On freedom of expression, we urge the government to accept recommendationsd by the United Kingdom, Australia and the United States to repeal the Sedition Act 1948. We also support the call by Ireland, Japan, Austria, Czech Republic, Poland and Hungary to repeal or amend or revise the Printing Presses and Publications Act 1984 and the Official Secrets Act 1972, which have had a negative impact on freedom of expression, and to bring them in line with human rights standards. The latest amendment of the introduction of Section 203A of the Penal Code occurred too soon to have been picked up during the review, but was raised by COMANGO and the Bar Council in their meetings with permanent missions. Denmark made a specific reference to amending Section 114A of the Evidence Act 1950 to remove the presumption in relation to Internet and other electronic media postings.
There was a good cross-section of countries that called for a moratorium on the use of the death penalty leading towards its abolition, and an end to mandatory death sentences in general, and for drug-related offences in particular. We share the concerns raised by the Netherlands regarding police conduct and the use of torture, and echo New Zealand’s recommendation for the setting up of an Independent Police Complaints and Misconduct Commission.

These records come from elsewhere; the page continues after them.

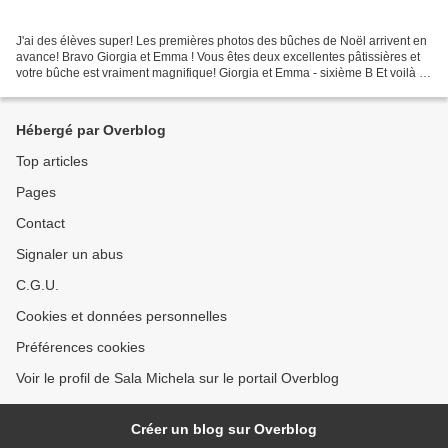
J'ai des élèves super! Les premières photos des bûches de Noël arrivent en
avance! Bravo Giorgia et Emma ! Vous êtes deux excellentes pâtissières et
votre bûche est vraiment magnifique! Giorgia et Emma - sixième B Et voilà la
super bûche d’ Alice ! Quelle...
Hébergé par Overblog
Top articles
Pages
Contact
Signaler un abus
C.G.U.
Cookies et données personnelles
Préférences cookies
Voir le profil de Sala Michela sur le portail Overblog
Créer un blog sur Overblog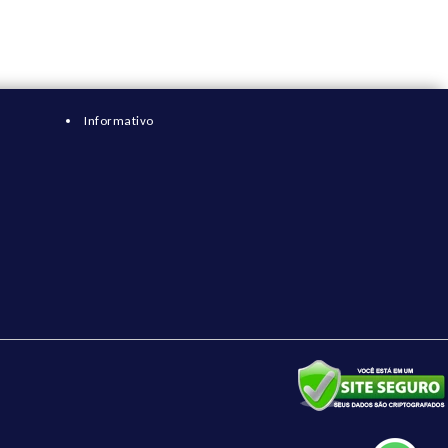
Informativo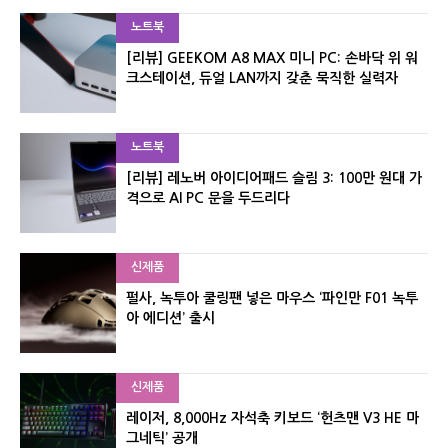
노트북
[리뷰] GEEKOM A8 MAX 미니 PC: 손바닥 위 워
크스테이션, 듀얼 LAN까지 갖춘 묵직한 실력자
노트북
[리뷰] 레노버 아이디어패드 슬림 3: 100만 원대 가
격으로 AI PC 문을 두드리다
신제품
펄사, 녹투아 쿨링팬 넣은 마우스 ‘파인만 F01 녹투
아 에디션’ 출시
신제품
레이저, 8,000Hz 자석축 키보드 ‘헌츠맨 V3 HE 마
그네틱’ 공개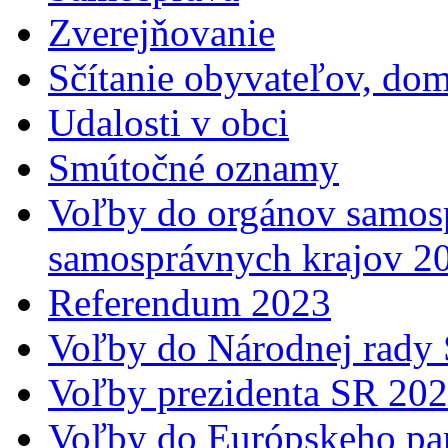
Zverejňovanie
Sčítanie obyvateľov, do
Udalosti v obci
Smútočné oznamy
Voľby do orgánov samosp
samosprávnych krajov 2
Referendum 2023
Voľby do Národnej rady 
Voľby prezidenta SR 20
Voľby do Európskeho pa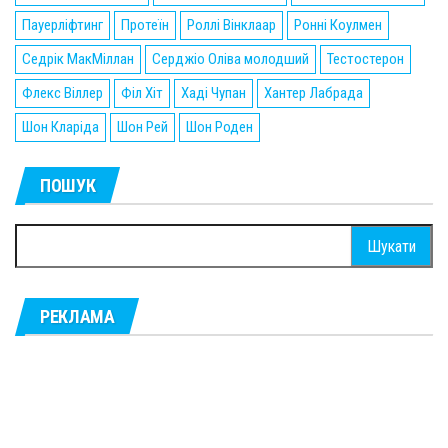
Пауерліфтинг
Протеїн
Роллі Вінклаар
Ронні Коулмен
Седрік МакМіллан
Серджіо Оліва молодший
Тестостерон
Флекс Віллер
Філ Хіт
Хаді Чупан
Хантер Лабрада
Шон Кларіда
Шон Рей
Шон Роден
ПОШУК
Пошук:
РЕКЛАМА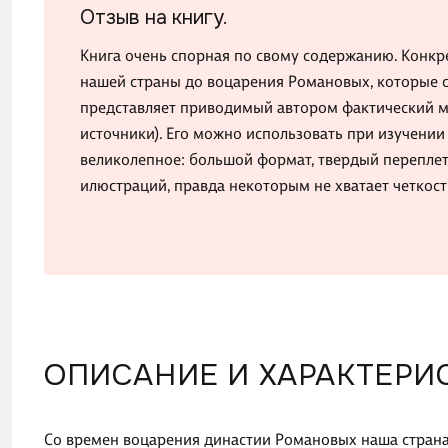
Отзыв на книгу.
Книга очень спорная по свому содержанию. Конкр
нашей страны до воцарения Романовых, которые с
представляет приводимый автором фактический ма
источники). Его можно использовать при изучении
великолепное: большой формат, твердый переплет,
илюстраций, правда некоторым не хватает четкос
ОПИСАНИЕ И ХАРАКТЕРИ
Со времен воцарения династии Романовых наша страна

There was also a good cross-section of countries calling on Malaysia to do more to prevent violence against women, including recommendations by Canada, Chile and Italy to criminalise marital rape. We urge the government to accept these recommendations and take steps to remove the exception in Section 375 of the Penal Code. The improved role and status of women, especially in decision-making, and calls for an end to child and enforced marriages and more legal equality of Muslim women under Syariah law, were made. The Jabatan Kemajuan Islam Malaysia attempted to address the last concern, but gave examples of equality that did not actually deal with the issues raised in stakeholder submissions.
Not unexpectedly, there were calls by several countries to decriminalise sexual conduct between consenting same-sex couples, and to stop discrimination and maltreatment of lesbian, gay, bisexual and transgender persons.
Clearly there is a wide range of issues that Malaysia must address. One thread running through many of the recommendations made was the need for Malaysia to engage more with international human rights mechanisms, including the system of special procedures and special rapporteurs. Malaysia to-date has refused to extend a standing invitation to these special procedures and special rapporteurs Security Council, preferring to be cautious and issue selective invitations. As a current member of the Human Rights Council, Malaysia’s rate of cooperation with the special procedures and special rapporteurs, and its accession rate of international human rights instruments, leaves much to be desired. And although Malaysia steps down as a member of the Human Rights Council at the end of this year, it has announced that it is seeking election to the United Nations Security Council for the 2015-2017 term, and elections will take place in October 2014.
In our view, Malaysia needs to be far more convincing that it is committed to the international system of law and order premised on acceptance of and compliance with international human rights norms and standards. If Malaysia wants to be active in the front yard of the international geopolitical scene, it must do more than make an outward show of professing, promoting and protecting human rights in its own backyard.